You can look at a different view at an experimental view. The runs are

  • mozilla-central
  • m-c, plus the l20n.js script, but no execution
  • and then two lines of the same, one without, and one with caching the Localization object:
    • create/get the Localization object, MessageContext, initial IO if necessary
    • the above and get the list of translatable elements
    • the above and inserting the localized messages into the DOM


Current (slowed down) profile from cleopatra.

Here's the analysis of a (full-speed) time allocation:

  • 5ms parsing
  • 3ms getting resource links
  • 3ms creating Localization object, create permutation of Bundles, starting IO
  • 5ms getTranslatables. queryElementSelector cost
  • 5ms apply translations, inserting into DOM
  • 4ms formatting to strings
  • 2ms create chrome resource bundle
  • 6ms .... connecting the dots

Potential Performance improvements

Based on the experiments we did, there's a couple of short-comings in the platform. When one of those short-comings are optimized, that could open up optimizations in the l20n.js code.

Optimize DOM pathways we use extensively

smaug is profiling our code trying to find ways to reduce the cost of Element reflections and applying translations. https://searchfox.org/mozilla-central/rev/d03ad8843e3bf2e856126bc53b0475c595e5183b/dom/base/Element.cpp#545-548 is a good starting point.

Stylo

Stylo may significantly improve the cost of Node reflection that is currently, according to :smaug, slowed down by CSS checking for XBL bindings.

JIT optimizations

There are two parts of l20n bootstrap that are JS heavy - FTL parsing and Entry formatting. bholley would like to add code paths to JIT that are dominent in our js code.

Caching

We're currently only caching I/O. At a point where the timing of l20n.js isn't dominated by DOM/CSS, we should consider the impact of caching

  • MessageContext or Localization objects
  • formatted entries

Caching formatted entries would be significantly more engineering work than MessageContext or Localization objects.

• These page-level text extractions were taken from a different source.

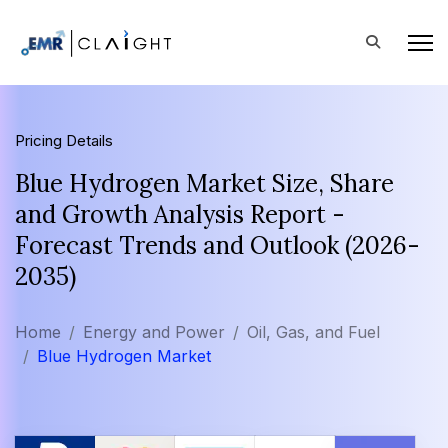
Pricing Details
Blue Hydrogen Market Size, Share
and Growth Analysis Report -
Forecast Trends and Outlook (2026-
2035)
Home
Energy and Power
Oil, Gas, and Fuel
Blue Hydrogen Market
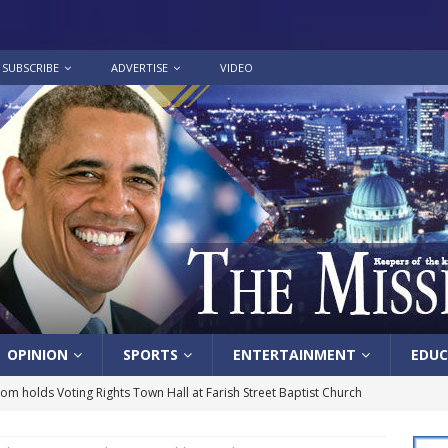
SUBSCRIBE
ADVERTISE
VIDEO
OPINION
SPORTS
ENTERTAINMENT
EDUC
lom holds Voting Rights Town Hall at Farish Street Baptist Church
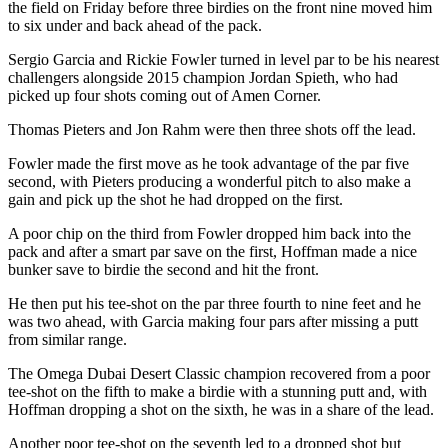
the field on Friday before three birdies on the front nine moved him
to six under and back ahead of the pack.
Sergio Garcia and Rickie Fowler turned in level par to be his nearest
challengers alongside 2015 champion Jordan Spieth, who had
picked up four shots coming out of Amen Corner.
Thomas Pieters and Jon Rahm were then three shots off the lead.
Fowler made the first move as he took advantage of the par five
second, with Pieters producing a wonderful pitch to also make a
gain and pick up the shot he had dropped on the first.
A poor chip on the third from Fowler dropped him back into the
pack and after a smart par save on the first, Hoffman made a nice
bunker save to birdie the second and hit the front.
He then put his tee-shot on the par three fourth to nine feet and he
was two ahead, with Garcia making four pars after missing a putt
from similar range.
The Omega Dubai Desert Classic champion recovered from a poor
tee-shot on the fifth to make a birdie with a stunning putt and, with
Hoffman dropping a shot on the sixth, he was in a share of the lead.
Another poor tee-shot on the seventh led to a dropped shot but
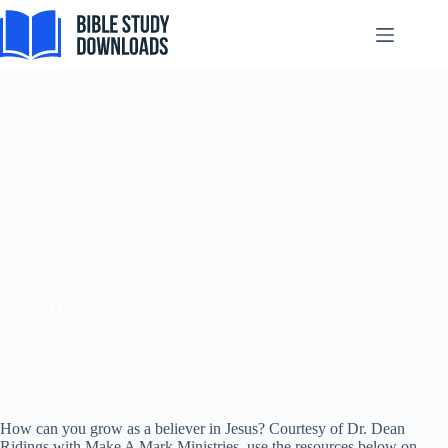
Pular
para
o
conteúdo
Spiritual Life
How can you grow as a believer in Jesus? Courtesy of Dr. Dean
Ridings with Make A Mark Ministries, use the resources below on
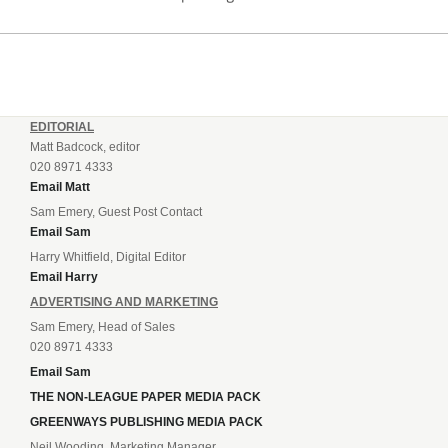
EDITORIAL
Matt Badcock, editor
020 8971 4333
Email Matt
Sam Emery, Guest Post Contact
Email Sam
Harry Whitfield, Digital Editor
Email Harry
ADVERTISING AND MARKETING
Sam Emery, Head of Sales
020 8971 4333
Email Sam
THE NON-LEAGUE PAPER MEDIA PACK
GREENWAYS PUBLISHING MEDIA PACK
Neil Wooding, Marketing Manager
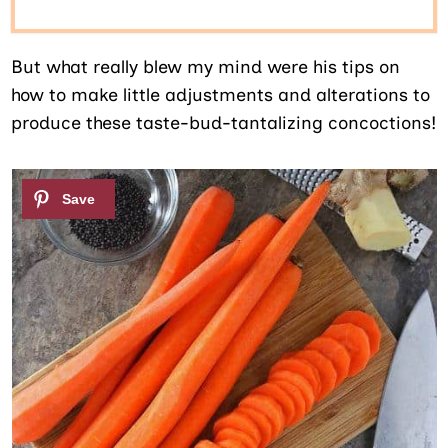
But what really blew my mind were his tips on
how to make little adjustments and alterations to
produce these taste-bud-tantalizing concoctions!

Move DOM operations earlier

Currently, the best tpaint times gives us executing DOM operations on document.readyState === 'complete'. That means that we're waiting for a lot of time between when DOM is completed and when we operate on DOM potentially causing reflows. Unfortunately, attempting to start DOM operations between when parsing is done and when layout starts results in worse tpaint times. The possible cause of it, according to :smaug, is that operating on DOM before layout may require costly CSS lookups for XBL bindings. It's possible that stylo may solve some of that.

Another possibility that we're experimenting with is triggering localization to happen after layout but before reflow.

As soon as the DOM/CSS interaction is quick, we could investigate the possible impact.

Research Avenues

Caching parsed FTLs

One idea we have is to switch from caching strings that IO returns, to caching whole parsed Entries objects. This should shave the whole parser cost out of the tpaint test results. When tested, Zibi was able to confirm that hypothesis - tpaint without e10ns went down from 13% to 10%, and with e10ns down from 8% to ~6.5%. We decided not to land this yet, because this optimization is mainly going to help with the scenario that tpaint tests - opening a new window 20 times, while what we want to fix is the regression of opening a new window the first time (ts_paint) and we're concerned that too much caching may impact our ability to understand where we pay the cost. Our current idea is to keep the patch and land id once ts_paint is not regressing and only tpaint is.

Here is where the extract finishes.